Low central nervous system (CNS) penetration by darifenacin, a muscarinic M3 selective receptor antagonist, in rats

Damayanthi Devineni, Andrej Skerjanec & Thasia G Woodworth (Henry Danahay). Novartis Pharmaceuticals, East Hanover, New Jersey, USA.

Background: Darifenacin is a muscarinic M3 selective receptor antagonist developed for the treatment of overactive bladder (OAB). The potential risk of CNS side effects is likely to be influenced by drug concentrations in the brain. The propensity of darifenacin to enter the CNS has been investigated in two studies that monitored distribution of radio-labelled darifenacin in rats. Methods:* Study 1 was designed to qualitatively examine relative distribution in different tissues. Four male Lister hooded rats (217–240 g) received single intravenous injections of approximately 4 mg/kg [14C]darifenacin, and were killed 5 minutes or 1, 24 or 72 hours post-injection. Autoradiography was subsequently performed on frozen whole-rat sections. Study 2 expanded on the findings of Study 1, to specifically elucidate CNS penetration by darifenacin following oral administration (the method intended for clinical use), to male Sprague-Dawley rats (207–243 g; approximately 10 mg/kg [14C]darifenacin). Blood samples collected 1 or 4 hours post dose (5 mL; n=4 per timepoint) were centrifuged to obtain plasma, which was pooled before undergoing equilibrium dialysis. Cerebrospinal fluid (CSF) samples (50 µL) taken at the same timepoints were also pooled. Radioactive disintegrations in pooled plasma dialysate and CSF samples were evaluated by scintillation counting. HPLC profiling was used to elucidate relative concentrations of darifenacin and its metabolites.

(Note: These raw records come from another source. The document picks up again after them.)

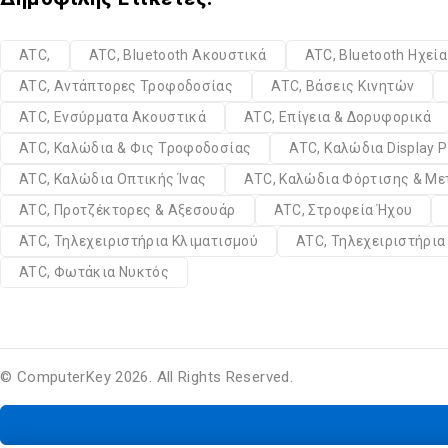
ATC,
ATC, Bluetooth Ακουστικά
ATC, Bluetooth Ηχεί
ATC, Αντάπτορες Τροφοδοσίας
ATC, Βάσεις Κινητών
ATC, Ενσύρματα Ακουστικά
ATC, Επίγεια & Δορυφορικά
ATC, Καλώδια & Φις Τροφοδοσίας
ATC, Καλώδια Display P
ATC, Καλώδια Οπτικής Ίνας
ATC, Καλώδια Φόρτισης & Μ
ATC, Προτζέκτορες & Αξεσουάρ
ATC, Στροφεία Ήχου
ATC, Τηλεχειριστήρια Κλιματισμού
ATC, Τηλεχειριστήρι
ATC, Φωτάκια Νυκτός
© ComputerKey 2026. All Rights Reserved.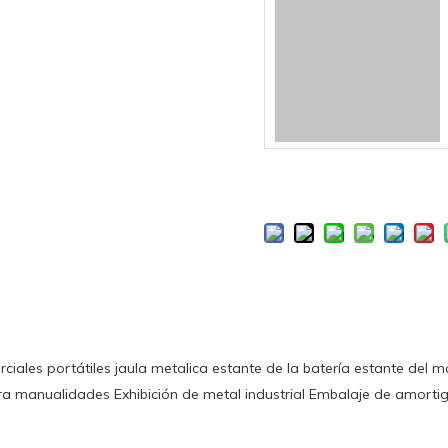
ciales portátiles
jaula metalica
estante de la batería
estante del m
ra manualidades
Exhibición de metal industrial
Embalaje de amorti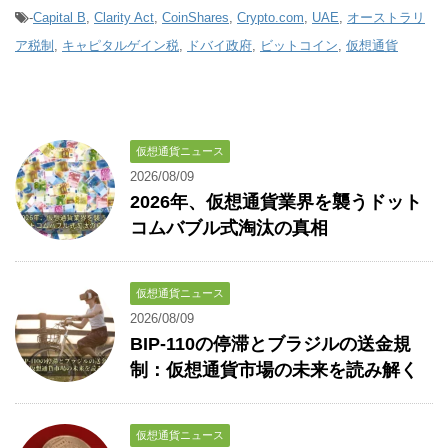
-
Capital B
,
Clarity Act
,
CoinShares
,
Crypto.com
,
UAE
,
オーストラリ
ア税制
,
キャピタルゲイン税
,
ドバイ政府
,
ビットコイン
,
仮想通貨
仮想通貨ニュース
2026/08/09
2026年、仮想通貨業界を襲うドット
コムバブル式淘汰の真相
仮想通貨ニュース
2026/08/09
BIP-110の停滞とブラジルの送金規
制：仮想通貨市場の未来を読み解く
仮想通貨ニュース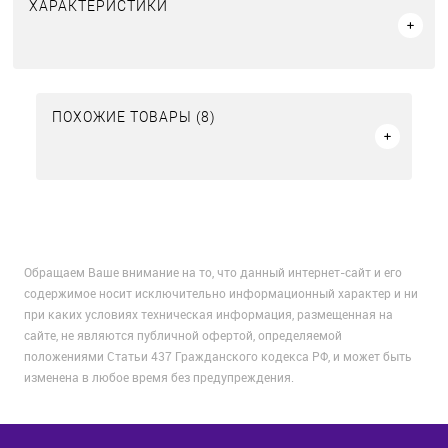
ХАРАКТЕРИСТИКИ
ПОХОЖИЕ ТОВАРЫ (8)
Обращаем Ваше внимание на то, что данный интернет-сайт и его
содержимое носит исключительно информационный характер и ни
при каких условиях техническая информация, размещенная на
сайте, не являются публичной офертой, определяемой
положениями Статьи 437 Гражданского кодекса РФ, и может быть
изменена в любое время без предупреждения.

In Study 1, autoradiography revealed low levels of radioactivity in rat brain relative to numerous other tissues including kidney, liver, lung, pancreas and spleen (Table 1), at each timepoint. In Study 2, radioactivity was detected in CSF at approximately one-tenth the concentration present in plasma dialysate (Table 2).

Table 1. Radioactivity levels (µg equivalent/g) in selected tissues; n=1 rat per timepoint. †

Values shown are average densities generated from multiple areas on autoradiograph sampled for each tissue; †study designed to permit qualitative assessment of relative distribution only.

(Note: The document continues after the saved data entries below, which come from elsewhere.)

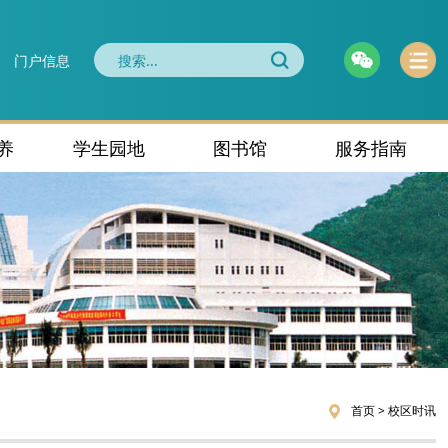
门户信息
养
学生园地
图书馆
服务指南
首页
>
校区时讯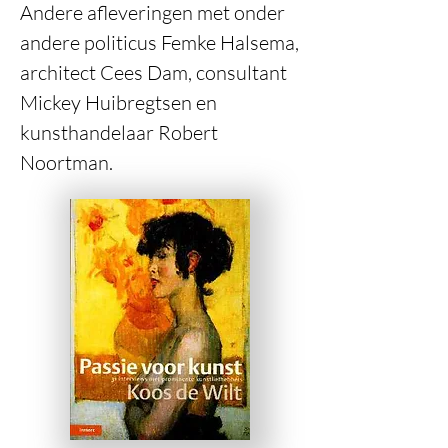
Andere afleveringen met onder
andere politicus Femke Halsema,
architect Cees Dam, consultant
Mickey Huibregtsen en
kunsthandelaar Robert
Noortman.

Table 2. Radioactivity levels (ng equivalent/mL) in plasma dialysate and CSF; n=8 samples, pooled for analysis.

The majority of radioactivity in both plasma dialysate and CSF 1–4 hours post dose was detected as a metabolite of darifenacin (UK-73,689; 48% and 63% of total radioactivity in plasma dialysate and CSF, respectively), with minor fractions accounted for by two other metabolites (UK-346,036 and UK-148,993) and unchanged darifenacin. Of these metabolites, only UK-148,993 showed muscarinic binding activity in vitro, with 3–10 fold lower potency than darifenacin (EPAR). The contribution of UK-148,993 to biological activity has been found to be negligible (Kerbusch et al., 2003).

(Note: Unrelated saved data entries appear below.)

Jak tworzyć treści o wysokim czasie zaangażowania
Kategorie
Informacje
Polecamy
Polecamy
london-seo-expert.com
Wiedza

Darifenacin and its metabolites reached detectable levels in the CNS, but concentrations were markedly lower in the brain than in other major tissues. The low degree of partition into the CNS suggests that CNS adverse events may be minimised, consistent with the low incidence of such effects observed in clinical trials of darifenacin (Chapple et al., 2005).

Chapple, C., et al. (2005) BJU Int, 95, 993–1001.
Emselex European Public Assessment Report (EPAR), Scientific Discussion Kerbusch, T., et al. (2003) Br J Clin Pharmacol, 57, 170–180.

Studies were conducted in accordance with animal Ethics Committee approval.